Saved data entries:
----

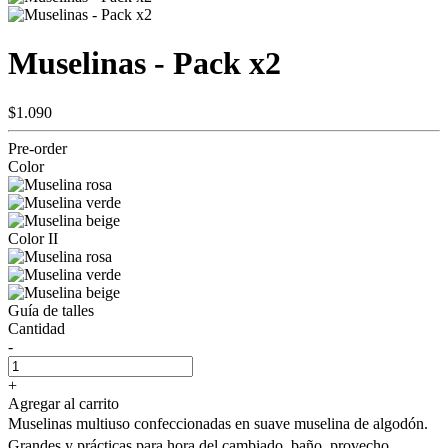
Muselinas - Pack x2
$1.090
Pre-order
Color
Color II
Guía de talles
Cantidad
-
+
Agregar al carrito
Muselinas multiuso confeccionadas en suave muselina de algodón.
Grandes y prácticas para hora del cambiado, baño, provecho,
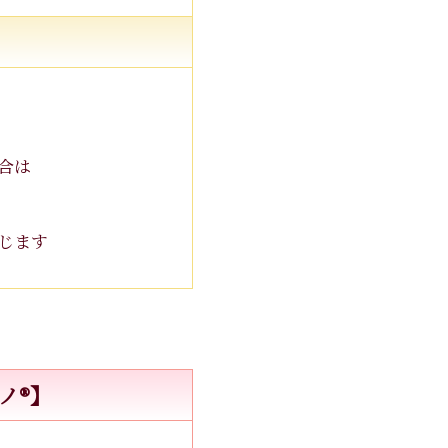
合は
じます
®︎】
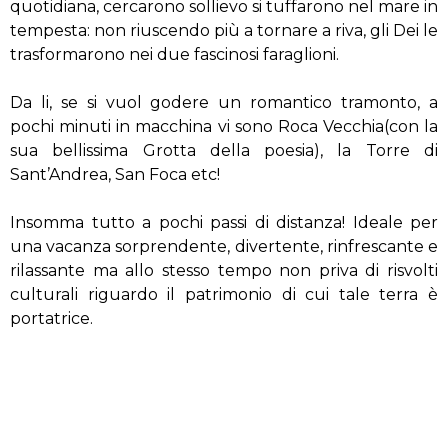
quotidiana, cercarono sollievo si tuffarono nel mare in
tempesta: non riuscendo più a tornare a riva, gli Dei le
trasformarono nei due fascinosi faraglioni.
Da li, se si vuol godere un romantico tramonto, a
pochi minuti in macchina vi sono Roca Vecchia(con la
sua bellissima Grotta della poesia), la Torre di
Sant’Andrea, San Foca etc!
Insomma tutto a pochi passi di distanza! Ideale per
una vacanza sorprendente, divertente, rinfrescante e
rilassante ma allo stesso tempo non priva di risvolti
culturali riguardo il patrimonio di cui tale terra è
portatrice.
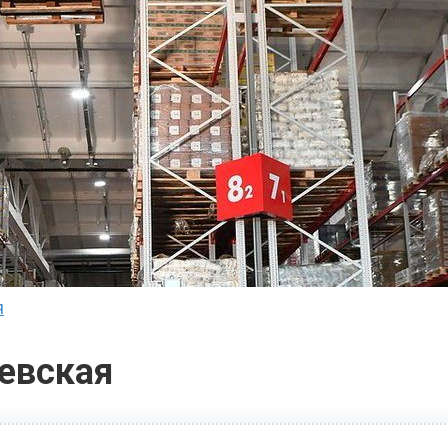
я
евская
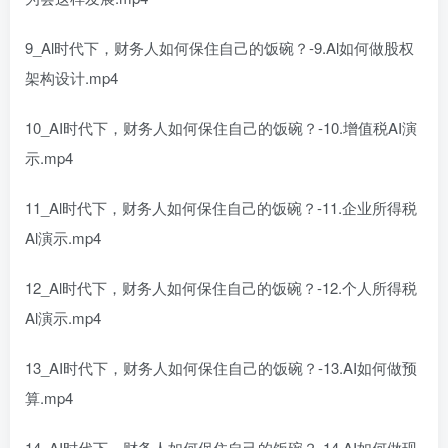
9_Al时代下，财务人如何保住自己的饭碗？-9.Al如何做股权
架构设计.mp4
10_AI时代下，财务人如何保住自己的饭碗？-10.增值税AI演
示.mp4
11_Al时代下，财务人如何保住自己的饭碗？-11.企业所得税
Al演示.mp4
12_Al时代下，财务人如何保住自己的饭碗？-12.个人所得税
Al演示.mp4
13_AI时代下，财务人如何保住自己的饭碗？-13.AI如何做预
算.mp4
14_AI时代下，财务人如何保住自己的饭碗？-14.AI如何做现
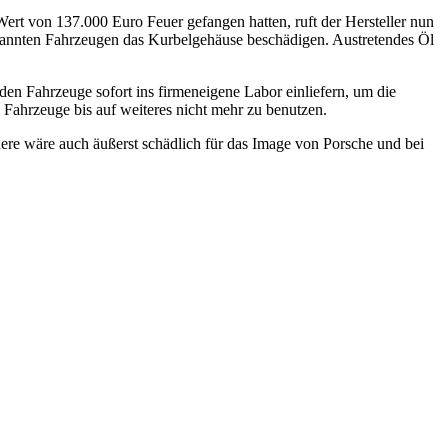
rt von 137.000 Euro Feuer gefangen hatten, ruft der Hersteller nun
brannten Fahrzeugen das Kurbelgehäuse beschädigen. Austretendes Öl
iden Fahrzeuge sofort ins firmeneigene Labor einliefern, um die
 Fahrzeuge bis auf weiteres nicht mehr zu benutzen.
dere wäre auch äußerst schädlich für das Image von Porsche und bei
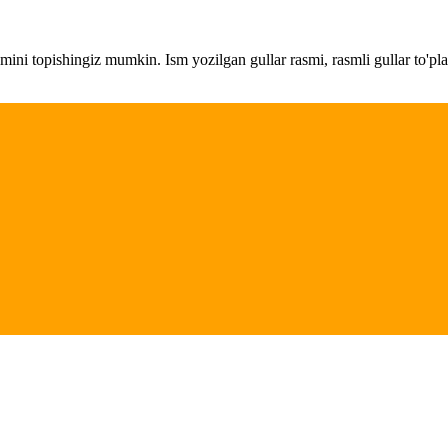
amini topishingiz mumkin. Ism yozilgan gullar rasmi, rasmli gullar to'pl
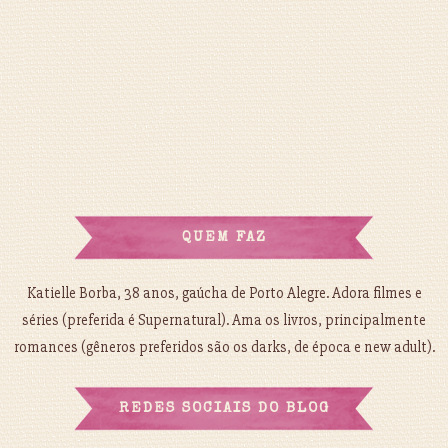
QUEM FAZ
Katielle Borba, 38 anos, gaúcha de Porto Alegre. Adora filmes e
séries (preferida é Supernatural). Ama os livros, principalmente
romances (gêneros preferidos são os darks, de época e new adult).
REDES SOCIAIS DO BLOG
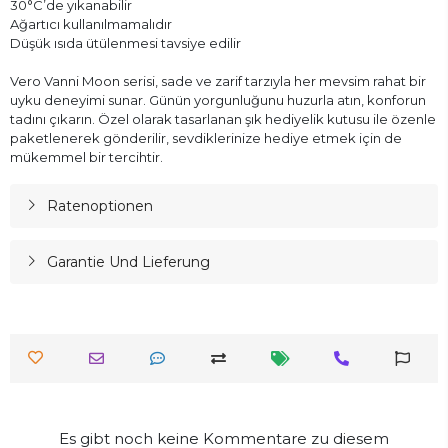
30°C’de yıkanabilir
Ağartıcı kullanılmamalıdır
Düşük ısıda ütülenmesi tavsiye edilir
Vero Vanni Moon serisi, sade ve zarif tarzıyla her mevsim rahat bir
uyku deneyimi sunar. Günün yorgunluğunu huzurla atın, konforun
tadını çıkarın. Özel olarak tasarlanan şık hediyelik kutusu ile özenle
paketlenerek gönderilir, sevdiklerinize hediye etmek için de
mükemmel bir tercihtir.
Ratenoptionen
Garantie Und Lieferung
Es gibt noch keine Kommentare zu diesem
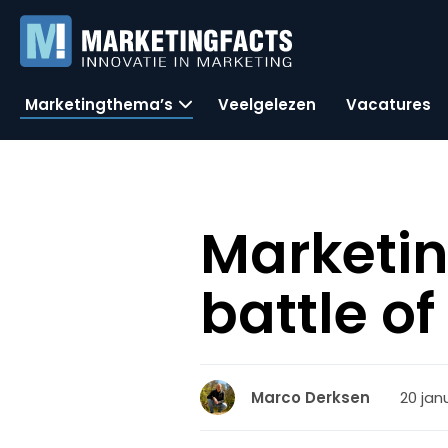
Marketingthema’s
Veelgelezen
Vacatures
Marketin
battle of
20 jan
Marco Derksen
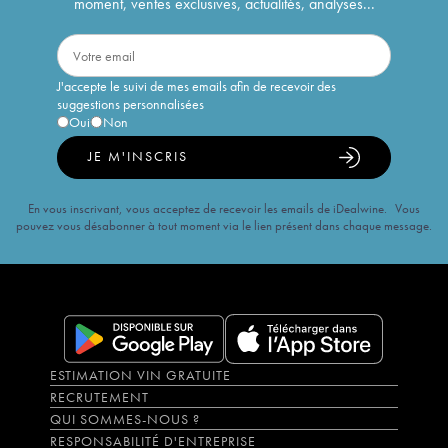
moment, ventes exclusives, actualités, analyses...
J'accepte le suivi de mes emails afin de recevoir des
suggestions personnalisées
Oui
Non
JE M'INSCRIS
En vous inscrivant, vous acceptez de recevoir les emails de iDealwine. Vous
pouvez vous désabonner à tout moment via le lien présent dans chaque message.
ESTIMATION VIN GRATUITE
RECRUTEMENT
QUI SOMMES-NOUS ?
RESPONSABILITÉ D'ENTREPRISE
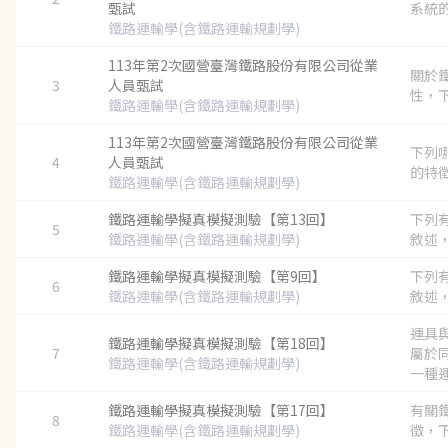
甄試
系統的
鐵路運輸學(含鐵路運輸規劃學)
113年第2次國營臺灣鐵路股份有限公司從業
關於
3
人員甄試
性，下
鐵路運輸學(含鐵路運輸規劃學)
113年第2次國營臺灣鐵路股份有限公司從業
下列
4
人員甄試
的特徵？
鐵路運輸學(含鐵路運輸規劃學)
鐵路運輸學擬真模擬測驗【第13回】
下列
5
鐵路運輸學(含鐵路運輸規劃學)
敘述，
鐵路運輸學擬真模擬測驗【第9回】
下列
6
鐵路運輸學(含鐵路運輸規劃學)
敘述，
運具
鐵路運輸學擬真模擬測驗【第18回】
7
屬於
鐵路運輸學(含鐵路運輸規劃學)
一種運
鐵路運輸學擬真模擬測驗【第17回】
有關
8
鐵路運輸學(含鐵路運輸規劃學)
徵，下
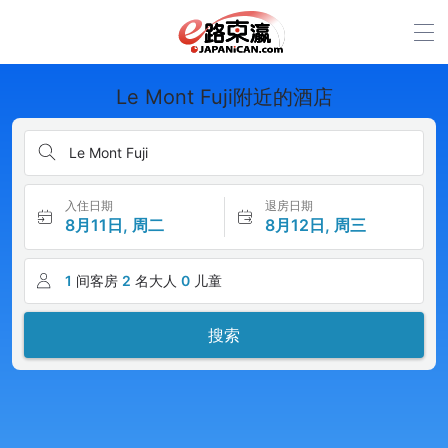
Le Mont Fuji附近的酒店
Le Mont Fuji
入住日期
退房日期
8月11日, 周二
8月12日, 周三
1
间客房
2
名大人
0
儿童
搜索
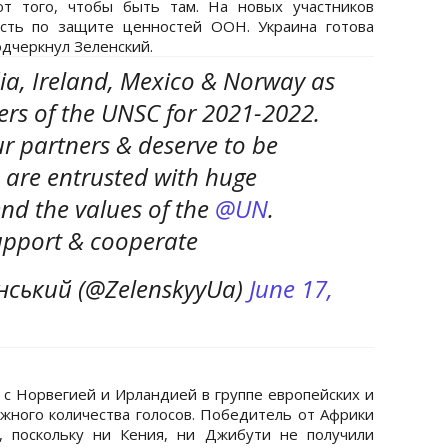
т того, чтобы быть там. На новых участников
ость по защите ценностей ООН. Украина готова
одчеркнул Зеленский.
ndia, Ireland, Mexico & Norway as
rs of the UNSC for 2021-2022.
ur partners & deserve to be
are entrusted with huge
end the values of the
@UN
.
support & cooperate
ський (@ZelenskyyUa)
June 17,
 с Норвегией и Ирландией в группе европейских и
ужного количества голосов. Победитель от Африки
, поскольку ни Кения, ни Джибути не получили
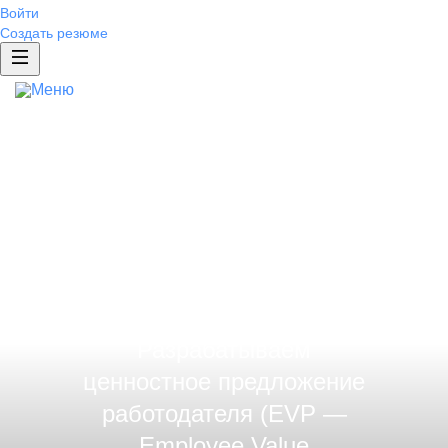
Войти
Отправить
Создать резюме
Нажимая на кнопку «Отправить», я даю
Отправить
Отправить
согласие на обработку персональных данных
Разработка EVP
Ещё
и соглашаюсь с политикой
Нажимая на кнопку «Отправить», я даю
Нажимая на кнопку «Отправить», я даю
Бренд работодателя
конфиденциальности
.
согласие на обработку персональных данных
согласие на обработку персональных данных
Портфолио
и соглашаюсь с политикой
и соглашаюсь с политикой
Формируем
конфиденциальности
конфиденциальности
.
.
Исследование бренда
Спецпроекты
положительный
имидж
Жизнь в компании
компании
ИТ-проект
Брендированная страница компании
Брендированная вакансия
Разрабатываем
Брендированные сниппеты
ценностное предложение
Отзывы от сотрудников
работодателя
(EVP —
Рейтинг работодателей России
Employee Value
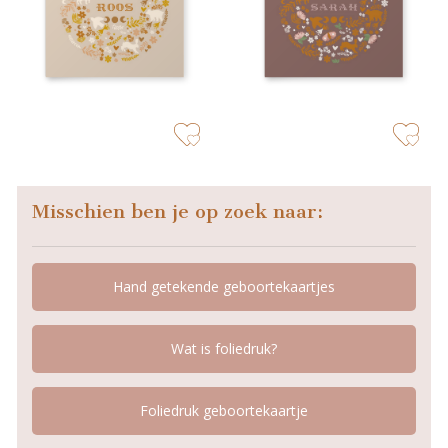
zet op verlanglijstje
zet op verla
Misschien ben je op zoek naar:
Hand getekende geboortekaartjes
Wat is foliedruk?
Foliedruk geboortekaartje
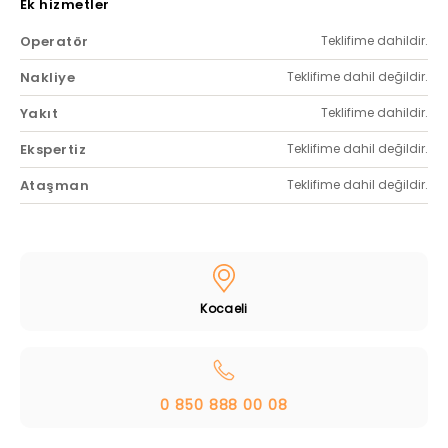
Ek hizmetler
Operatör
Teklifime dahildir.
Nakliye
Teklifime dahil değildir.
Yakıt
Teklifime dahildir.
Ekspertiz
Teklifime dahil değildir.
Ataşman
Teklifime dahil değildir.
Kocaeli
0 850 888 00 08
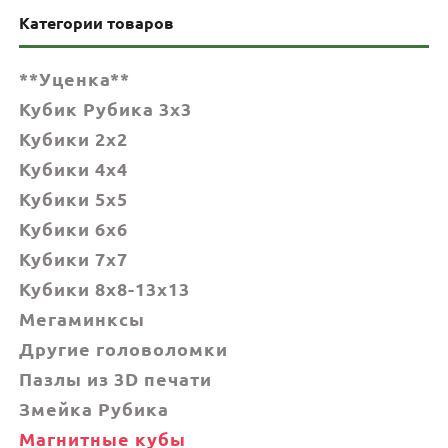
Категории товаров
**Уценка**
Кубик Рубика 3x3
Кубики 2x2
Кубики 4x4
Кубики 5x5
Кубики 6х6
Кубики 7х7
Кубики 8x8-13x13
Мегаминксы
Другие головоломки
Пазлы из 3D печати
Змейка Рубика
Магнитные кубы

----

# How to complete this task
Retype the data shown above exactly, excluding any picture it contains.

# Task output
Muselinas - Pack x2
$1.090
Pre-order
Color
Color II
Guía de talles
Cantidad
-
+
Agregar al carrito
Muselinas multiuso confeccionadas en suave muselina de algodón.
Grandes y prácticas para hora del cambiado, baño, provecho,
合は
じます
®︎】
quotidiana, cercarono sollievo si tuffarono nel mare in
tempesta: non riuscendo più a tornare a riva, gli Dei le
trasformarono nei due fascinosi faraglioni.
Da li, se si vuol godere un romantico tramonto, a
pochi minuti in macchina vi sono Roca Vecchia(con la
sua bellissima Grotta della poesia), la Torre di
Sant’Andrea, San Foca etc!
Insomma tutto a pochi passi di distanza! Ideale per
una vacanza sorprendente, divertente, rinfrescante e
rilassante ma allo stesso tempo non priva di risvolti
culturali riguardo il patrimonio di cui tale terra è
portatrice.
я
евская
9_Al时代下，财务人如何保住自己的饭碗？-9.Al如何做股权
架构设计.mp4
10_AI时代下，财务人如何保住自己的饭碗？-10.增值税AI演
示.mp4
11_Al时代下，财务人如何保住自己的饭碗？-11.企业所得税
Al演示.mp4
12_Al时代下，财务人如何保住自己的饭碗？-12.个人所得税
Al演示.mp4
13_AI时代下，财务人如何保住自己的饭碗？-13.AI如何做预
算.mp4
14_AI时代下，财务人如何保住自己的饭碗？-14.AI如何做现
rt von 137.000 Euro Feuer gefangen hatten, ruft der Hersteller nun
brannten Fahrzeugen das Kurbelgehäuse beschädigen. Austretendes Öl
iden Fahrzeuge sofort ins firmeneigene Labor einliefern, um die
 Fahrzeuge bis auf weiteres nicht mehr zu benutzen.
dere wäre auch äußerst schädlich für das Image von Porsche und bei
amini topishingiz mumkin. Ism yozilgan gullar rasmi, rasmli gullar to'pl
QUEM FAZ
Katielle Borba, 38 anos, gaúcha de Porto Alegre. Adora filmes e
séries (preferida é Supernatural). Ama os livros, principalmente
romances (gêneros preferidos são os darks, de época e new adult).
REDES SOCIAIS DO BLOG
30°C’de yıkanabilir
Ağartıcı kullanılmamalıdır
Düşük ısıda ütülenmesi tavsiye edilir
Vero Vanni Moon serisi, sade ve zarif tarzıyla her mevsim rahat bir
uyku deneyimi sunar. Günün yorgunluğunu huzurla atın, konforun
tadını çıkarın. Özel olarak tasarlanan şık hediyelik kutusu ile özenle
paketlenerek gönderilir, sevdiklerinize hediye etmek için de
mükemmel bir tercihtir.
Ratenoptionen
Garantie Und Lieferung
Es gibt noch keine Kommentare zu diesem
Marketingthema’s
Veelgelezen
Vacatures
Marketin
battle of
20 jan
Marco Derksen
moment, ventes exclusives, actualités, analyses...
J'accepte le suivi de mes emails afin de recevoir des
suggestions personnalisées
Oui
Non
JE M'INSCRIS
En vous inscrivant, vous acceptez de recevoir les emails de iDealwine. Vous
pouvez vous désabonner à tout moment via le lien présent dans chaque message.
ESTIMATION VIN GRATUITE
RECRUTEMENT
QUI SOMMES-NOUS ?
RESPONSABILITÉ D'ENTREPRISE
甄試
系統的
鐵路運輸學(含鐵路運輸規劃學)
113年第2次國營臺灣鐵路股份有限公司從業
關於
3
人員甄試
性，下
鐵路運輸學(含鐵路運輸規劃學)
113年第2次國營臺灣鐵路股份有限公司從業
下列
4
人員甄試
的特徵？
鐵路運輸學(含鐵路運輸規劃學)
鐵路運輸學擬真模擬測驗【第13回】
下列
5
鐵路運輸學(含鐵路運輸規劃學)
敘述，
鐵路運輸學擬真模擬測驗【第9回】
下列
6
鐵路運輸學(含鐵路運輸規劃學)
敘述，
運具
鐵路運輸學擬真模擬測驗【第18回】
7
屬於
鐵路運輸學(含鐵路運輸規劃學)
一種運
鐵路運輸學擬真模擬測驗【第17回】
有關
8
鐵路運輸學(含鐵路運輸規劃學)
徵，下
Le Mont Fuji附近的酒店
Le Mont Fuji
入住日期
退房日期
8月11日, 周二
8月12日, 周三
1
间客房
2
名大人
0
儿童
搜索
т того, чтобы быть там. На новых участников
ость по защите ценностей ООН. Украина готова
одчеркнул Зеленский.
ndia, Ireland, Mexico & Norway as
rs of the UNSC for 2021-2022.
ur partners & deserve to be
are entrusted with huge
end the values of the
@UN
.
support & cooperate
ський (@ZelenskyyUa)
June 17,
 с Норвегией и Ирландией в группе европейских и
ужного количества голосов. Победитель от Африки
, поскольку ни Кения, ни Джибути не получили
Войти
Отправить
Создать резюме
Нажимая на кнопку «Отправить», я даю
Отправить
Отправить
согласие на обработку персональных данных
Разработка EVP
Ещё
и соглашаюсь с политикой
Нажимая на кнопку «Отправить», я даю
Нажимая на кнопку «Отправить», я даю
Бренд работодателя
конфиденциальности
.
согласие на обработку персональных данных
согласие на обработку персональных данных
Портфолио
и соглашаюсь с политикой
и соглашаюсь с политикой
Формируем
конфиденциальности
конфиденциальности
.
.
Исследование бренда
Спецпроекты
положительный
имидж
Жизнь в компании
компании
ИТ-проект
Брендированная страница компании
Брендированная вакансия
Разрабатываем
Брендированные сниппеты
ценностное предложение
Отзывы от сотрудников
работодателя
(EVP —
Рейтинг работодателей России
Employee Value
zet op verlanglijstje
zet op verla
Misschien ben je op zoek naar:
Hand getekende geboortekaartjes
Wat is foliedruk?
Foliedruk geboortekaartje
Ek hizmetler
Operatör
Teklifime dahildir.
Nakliye
Teklifime dahil değildir.
Yakıt
Teklifime dahildir.
Ekspertiz
Teklifime dahil değildir.
Ataşman
Teklifime dahil değildir.
Kocaeli
0 850 888 00 08
Категории товаров
**Уценка**
Кубик Рубика 3x3
Кубики 2x2
Кубики 4x4
Кубики 5x5
Кубики 6х6
Кубики 7х7
Кубики 8x8-13x13
Мегаминксы
Другие головоломки
Пазлы из 3D печати
Змейка Рубика
Магнитные кубы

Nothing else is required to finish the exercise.